The event continued with the screening of an audiovisual piece, created expressly for this edition, titled ‘Cosecha’ (Harvest), by filmmaker Nayra Sanz Fuentes, which deals with collectives dedicated to accessing data farms to make them available to the public. “We have a very big responsibility to ensure this is a tool that helps us and doesn't become a kind of new tormenting deity,” she stated.

Ten years for culture in Lanzarote
The director of the event, Nico Melián, recalled that the first edition started with only five collaborators and in these ten years more than two hundred people have already collaborated. He said that culture "is not a subsidized good" but rather "an essential need and it also generates employment".
"Our idea was that Lanzarote deserved a space to think about its image and talk about its people, its territory, and the way we live and tell the story of the island," he pointed out. "We are reaching people who are genuinely interested in the island for its context, its importance, its culture, its roots."He highlighted that the culture of everyday life "allows us to recognize and protect our heritage, defend the territory, and look at each other with great empathy" and pointed out that culture should serve as a refuge and as a space for encounter, consciousness, and collective imagination. "Culture does not have to engage in partisan politics, but it does have to engage in social politics," he added.

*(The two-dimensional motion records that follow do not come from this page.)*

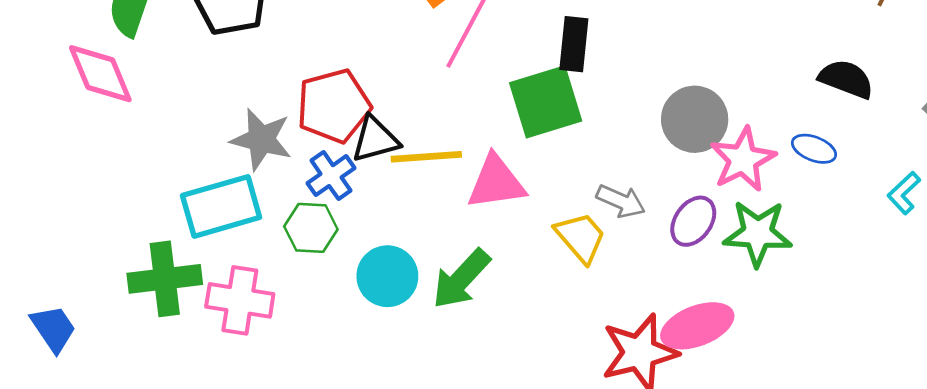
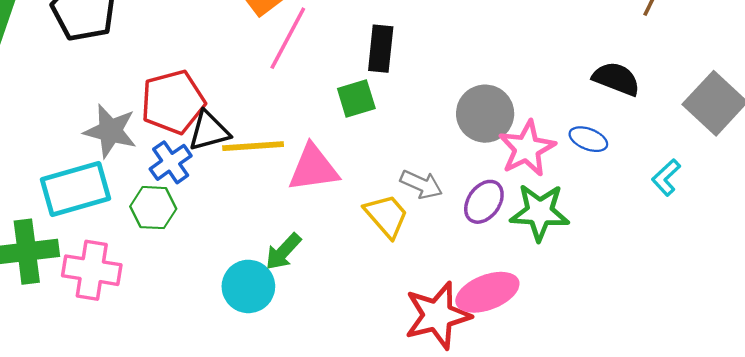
green square: (546, 102) -> (356, 98), size x0.6
cyan circle: (387, 276) -> (248, 286), moved
green arrow: (461, 279) -> (283, 252), size x0.7

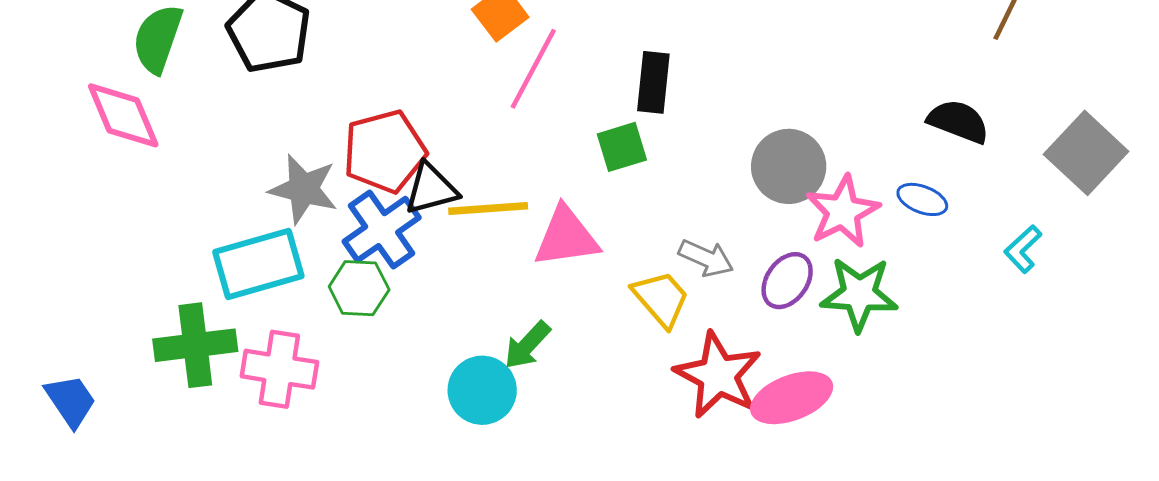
blue cross: (171, 162) -> (382, 230), size x1.4
red star: (438, 315) -> (718, 375), moved, turned -30

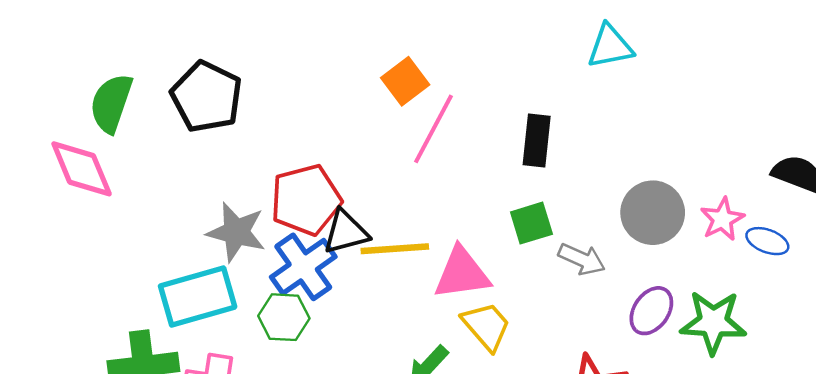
green square: (622, 147) -> (531, 223), moved
pink star: (843, 211) -> (722, 219), moved, size x0.7
gray arrow: (706, 258) -> (582, 259), moved
yellow trapezoid: (661, 299) -> (486, 326), moved

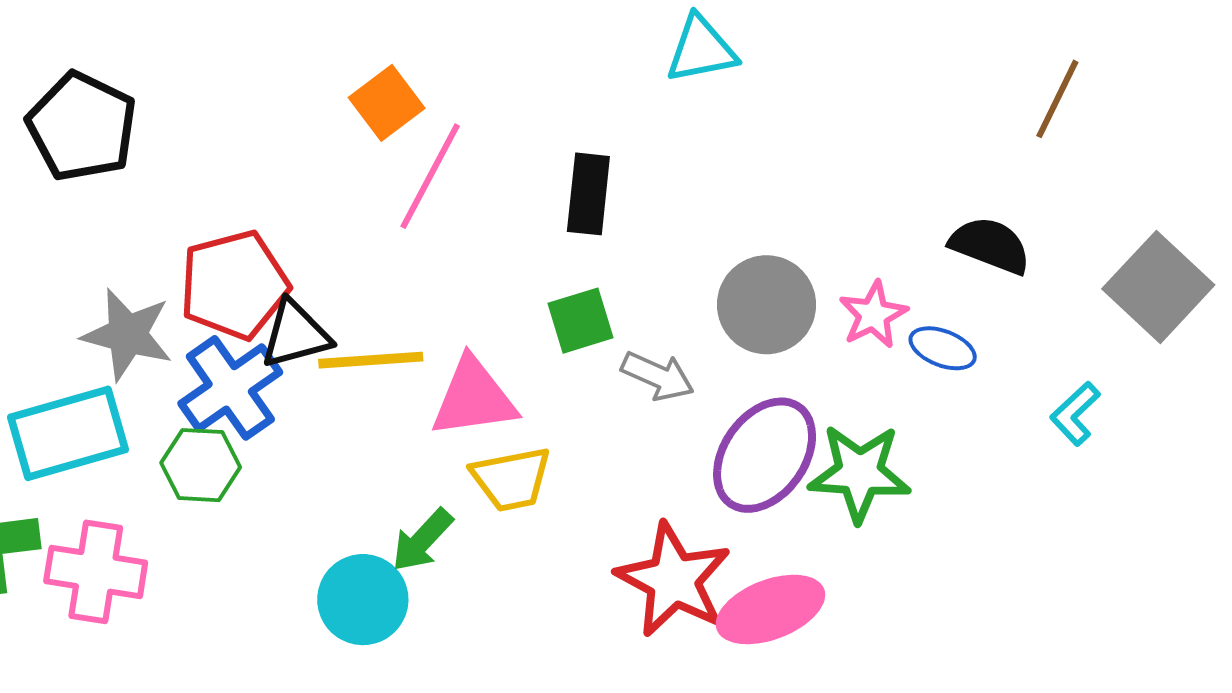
purple ellipse: (651, 311) -> (765, 455), size x1.5
yellow trapezoid: (486, 326) -> (511, 479), turned 120

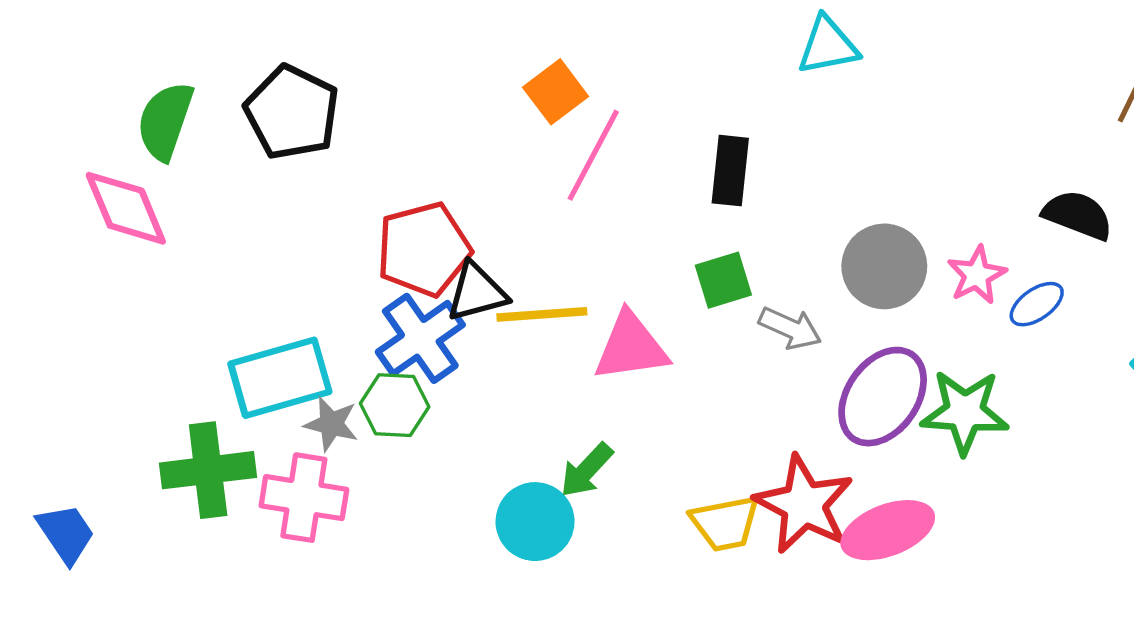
gray star: (127, 334) -> (331, 424), moved, size x0.7
blue ellipse: (943, 348) -> (1037, 304), turned -56
yellow trapezoid: (511, 479) -> (725, 523), moved

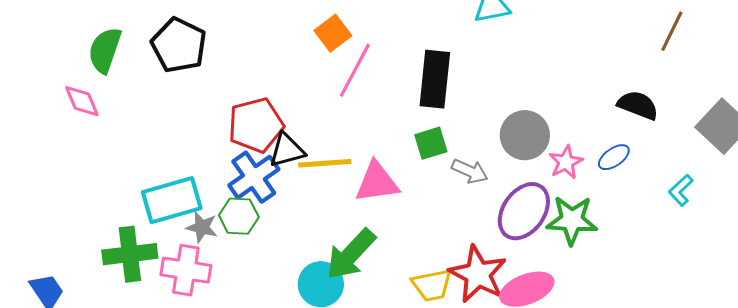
black rectangle: (730, 171) -> (435, 79), size x1.4
pink diamond: (126, 208) -> (82, 101), size x0.7
pink star: (977, 275) -> (566, 162), moved
green arrow: (586, 470) -> (351, 254), size x1.6

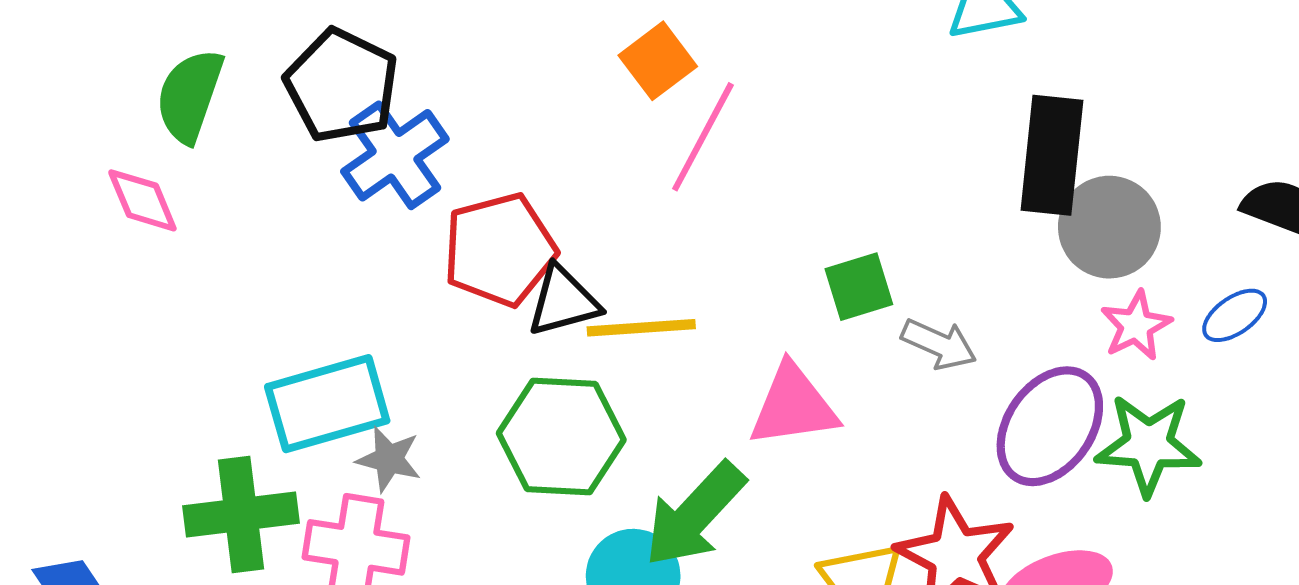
black rectangle: (435, 79) -> (1052, 155), moved
gray circle: (525, 135) -> (1109, 227), moved
blue cross: (254, 177) -> (395, 155), moved
pink triangle: (377, 182) -> (793, 406), moved
green hexagon: (239, 216) -> (561, 437), moved, size x1.5

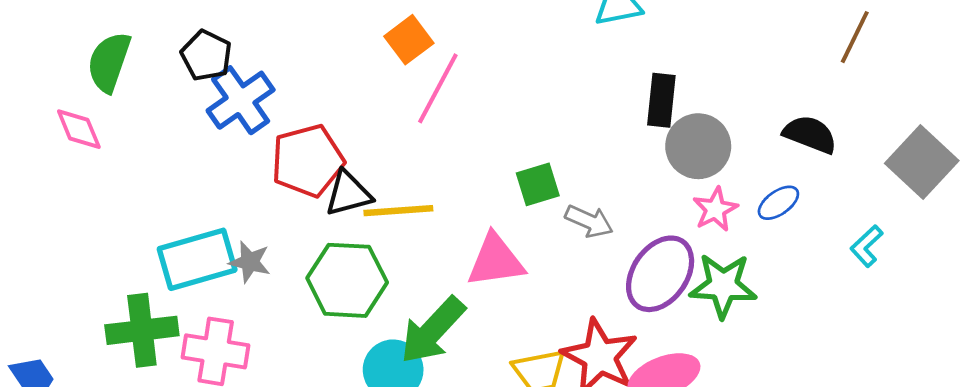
black pentagon: (342, 85) -> (206, 55), size x0.7
black rectangle: (1052, 155) -> (661, 100), size x0.7
gray star: (389, 459) -> (250, 262), moved

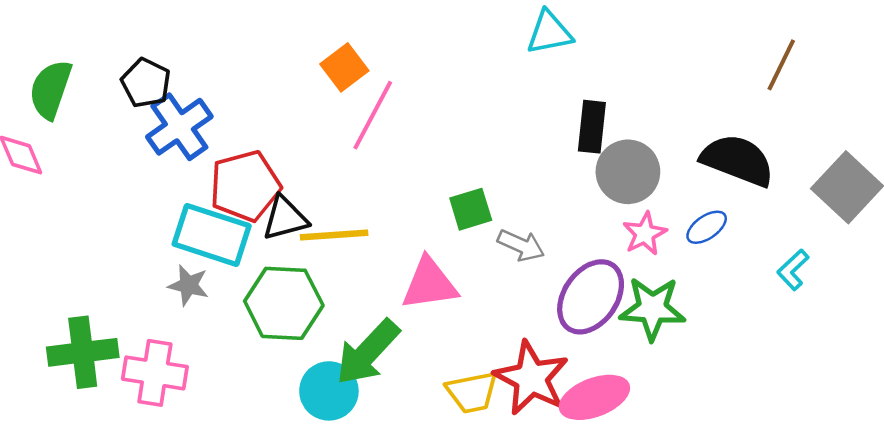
black semicircle: (810, 134) -> (738, 160), size x1.4
cyan rectangle: (197, 259) -> (212, 235), moved, turned 34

This edition thus becomes a small tribute to the people who work collectively, "those who care for, accompany, create, and sustain Lanzarote every day," who belong to some type of association and perform that intermediary role between the administration and civil society. "This edition is an invitation to continue thinking together, to continue building community, creating and constructing a collective vision of who we are and where we want to go," he concluded.

Collective manifesto
The event concluded with the reading of a 'Collective Manifesto' by Tharais Armas, within an artistic piece directed by Esteban Cedrés, with Alexis Lemes on the timple and the dance of Javier Ferrer. The manifesto claims collective organization as the basis for public policies, the "right to meet, to disagree and imagine, to build," and plurality as a form of common intelligence.